C., 25 ans, 8 mois de prison ferme pour un bris de porte vitrée

C’est le cœur lourd qu’on a vu jaillir notre ami des entrailles des geôles du tribunal, après deux jours passés en garde à vue à attendre son jugement. Accusé de dégradations, de participation à un groupement en vue de commettre ces dégradations, et de rébellion durant son interpellation (car se débattre pour pouvoir respirer lorsqu’un baqueux vous étrangle par-derrière est considéré comme de la rébellion), le prévenu, en sursis pour de précédents faits de dégradation, risquait gros. Et pourtant, ce qui frappait immédiatement, malgré l’angoisse qui l’habitait forcément, c’était son calme, sa force, son implacable dignité. Et son courage.

D’un profil social très défavorisé, avec un parcours de vie cabossé, C. n’a demandé aucune pitié à la cour, mais de la justice – ou au moins de la justesse. Reconnaissant une partie des faits qui lui étaient reprochés – à savoir : avoir fait partie du groupe qui a cassé la porte vitrée du Polygone, même s’il conteste avoir lui-même porté un coup de pied décisif à la porte (il a commencé le geste avant de l’interrompre en pleine lancée, au moment où il réalisait ce que l’emballement collectif avait failli lui faire faire), et avoir pénétré ensuite dans le centre commercial pour exfiltrer des manifestants inconscients des dangers qu’ils encouraient en s’engouffrant là-dedans –, C. a plusieurs fois demandé au tribunal de ne pas se fier au seuls procès-verbaux des policiers, mais d’aller consulter la vidéo publiée par la Gazette de Montpellier en direct sur les réseaux sociaux durant la manifestation, vidéo qui a pourtant servi à l’incriminer et dont la cour ne disposait pas – mais juste de quelques captures d’écran que l’on pouvait interpréter de diverses manières.

Revenons à un instant à cette vidéo.

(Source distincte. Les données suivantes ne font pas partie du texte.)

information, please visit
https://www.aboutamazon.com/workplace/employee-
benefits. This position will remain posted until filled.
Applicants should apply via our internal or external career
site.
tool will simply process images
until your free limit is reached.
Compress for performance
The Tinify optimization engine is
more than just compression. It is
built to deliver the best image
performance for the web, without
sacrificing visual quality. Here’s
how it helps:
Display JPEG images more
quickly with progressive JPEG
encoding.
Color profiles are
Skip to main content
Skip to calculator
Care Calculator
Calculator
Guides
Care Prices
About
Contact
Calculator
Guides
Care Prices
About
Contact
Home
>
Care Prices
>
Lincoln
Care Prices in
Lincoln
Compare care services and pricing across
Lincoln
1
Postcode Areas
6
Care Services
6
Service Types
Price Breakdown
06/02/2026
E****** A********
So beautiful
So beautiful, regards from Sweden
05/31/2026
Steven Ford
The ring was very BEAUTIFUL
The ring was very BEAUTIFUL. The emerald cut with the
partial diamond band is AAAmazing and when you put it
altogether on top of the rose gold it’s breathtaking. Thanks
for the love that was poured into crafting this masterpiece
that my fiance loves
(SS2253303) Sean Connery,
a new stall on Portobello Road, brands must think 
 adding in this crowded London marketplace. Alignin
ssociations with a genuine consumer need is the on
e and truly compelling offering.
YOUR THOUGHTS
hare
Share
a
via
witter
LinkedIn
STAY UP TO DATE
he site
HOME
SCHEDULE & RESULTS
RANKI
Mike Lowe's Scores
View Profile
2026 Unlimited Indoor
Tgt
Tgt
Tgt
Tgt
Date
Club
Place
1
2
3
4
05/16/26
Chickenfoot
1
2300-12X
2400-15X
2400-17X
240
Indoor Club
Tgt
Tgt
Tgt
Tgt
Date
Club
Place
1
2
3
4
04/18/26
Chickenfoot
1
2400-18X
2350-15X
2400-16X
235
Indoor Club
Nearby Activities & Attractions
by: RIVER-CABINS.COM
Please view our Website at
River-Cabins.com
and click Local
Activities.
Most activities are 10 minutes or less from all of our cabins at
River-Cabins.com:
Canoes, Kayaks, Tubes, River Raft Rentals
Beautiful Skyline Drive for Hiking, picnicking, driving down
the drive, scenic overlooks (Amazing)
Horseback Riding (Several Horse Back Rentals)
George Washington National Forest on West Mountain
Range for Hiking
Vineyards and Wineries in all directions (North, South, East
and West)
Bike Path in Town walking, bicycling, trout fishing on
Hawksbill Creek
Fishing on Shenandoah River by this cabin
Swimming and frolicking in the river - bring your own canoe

Si C. s’est appuyé dessus pour axer sa défense, c’est bien parce qu’elle avait d’abord servi à l’incriminer (ainsi que le prévenu suivant). La jouissance virtuelle qui consiste à s’offrir un petit buzz éphémère sur fond de « riot-porn » vaut-il vraiment la peine de se transformer en auxiliaires, même involontaires, de la police, et de fournir des images qui accablent les militants qui débordent du registre de la manifestation traditionnelle ? N’était-il pas possible de filmer la scène sans montrer les silhouettes, ou au moins les visages ? Ou de se contenter de la porte brisée, sans prendre les acteurs ? Le Poing met en tout cas un point d’honneur à vérifier scrupuleusement que chacune de ses photos et vidéos ne mettent personne en danger.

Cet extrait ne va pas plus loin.